Ne yazık ki, sayın Sağlık Bakanı’nın son talihsiz açıklamaları bizlerin ne demek istediğinin anlaşılmasını kolaylaştırmış oluyor. Sayın bakan diyor ki; “Doktor hastanın tahlil sonuçlarına bakarak kalbinden ameliyat edilmesi kararı verdiyse hasta bu sonuçları alıp başka doktorlara da göstermesi gerekir. Bugün bir elbise alırken bile mağaza mağaza dolaşıyoruz. Kalbini emanet etmeden önce elbette on yere soracaksın! Bu kültürün oluşması lâzım. Çünkü, şifayı Allah verir, hekim vermez hekimi sadece vesile eder!”
Bu açıklamanın, toplumun hekime duyduğu güveni olumsuz etkilemeye yönelik olduğu ortadadır. Bu açıklama kendi içinde çelişkiler de taşımaktadır. Şifa Allah tarafından verilmekte ise, hasta şifa bulmadığında sorumlu kimdir? Bakanın söylediğine göre hekim değildir. Öyleyse hekimler neden şiddet görmektedir? Neden her yıl mesleki sorumluluk sigortası ödemektedir?
Her şey bir yana, bu açıklamanın ana fikri hekimi ve hekimliği değersizleştirmektir!
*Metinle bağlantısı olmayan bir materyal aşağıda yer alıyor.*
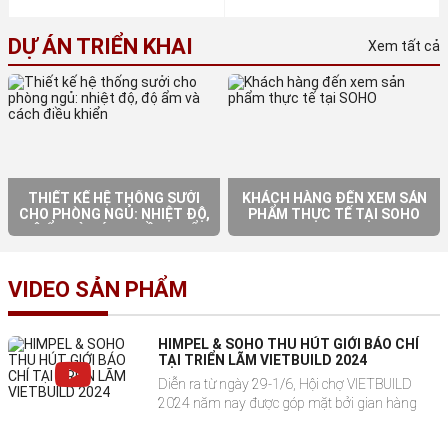
DỰ ÁN TRIỂN KHAI
Xem tất cả
THIẾT KẾ HỆ THỐNG SƯỞI
KHÁCH HÀNG ĐẾN XEM SẢN
CHO PHÒNG NGỦ: NHIỆT ĐỘ,
PHẨM THỰC TẾ TẠI SOHO
ĐỘ ẨM VÀ CÁCH ĐIỀU KHIỂN
VIDEO SẢN PHẨM
HIMPEL & SOHO THU HÚT GIỚI BÁO CHÍ
TẠI TRIỂN LÃM VIETBUILD 2024
Diễn ra từ ngày 29-1/6, Hội chợ VIETBUILD
2024 năm nay được góp mặt bởi gian hàng
trưng bày các sản phẩm lọc không khí, cấp khí
tươi Hàn Quốc cao cấp Himpel, thu hút hàng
Değersizleştirilen bir varlığın şiddetten, saygısız yaklaşımdan, umursamaz anlayıştan uzak tutulması mümkün olabilir mi?
Bu aymazlığa karşı bir çift sözümüz var! Başta hekimler olmak üzere sağlık çalışanları sağlık hizmetinin özneleridir. Başka deyişle olmazsa olmazlarıdır!
Peki hekimlerimiz ne düşünüyor?
İzmir Tabip Odası olarak son dönemde, İzmir ilindeki sağlık kuruluşlarına pek çok ziyaret gerçekleştirdik. Sağlık ortamına ilişkin olarak hekimlerimizi ve ilgi duyan sağlık çalışanlarını bilgilendirdik ve görüşlerini aldık. Bu ziyaretlerden çıkardığımız temel sonuç, hekimlerin ve sağlık çalışanlarının mutsuz, umutsuz ve tükenmiş olduklarıdır!
Akıldan çıkartılmamalıdır ki, mutsuz sağlık çalışanı verimli ve yararlı olamaz! Halkı memnun etme gerekçesine sığınanların dikkate alması gereken çok önemli bir gerçeği sizlerle paylaşmayı görev biliyoruz;
Sağlık ortamına her geçen gün egemen olan baskıcı, kuşatıcı ve dayatıcı tutum bir etki olarak tepkisini oluşturacaktır. Bu tepkinin odağı da, her zaman olduğu gibi İzmir Tabip Odası olacaktır. Bu nedenle her nerede çalışıyorsa çalışsın tüm hekimlerimiz için güzel bir gelecek adına, 2012 yılına direnme, dayanışma ve mücadele ruhuyla giriyoruz!
Her şeye rağmen bizim umutsuz olma hakkımızın olmadığını biliyoruz. Yeni yılın ülkemiz ve insanımız için nitelikli sağlık ve kalıcı mutluluk, hekimlerimiz ve çalışanlarımız için insanca yaşam getirmesini diliyoruz.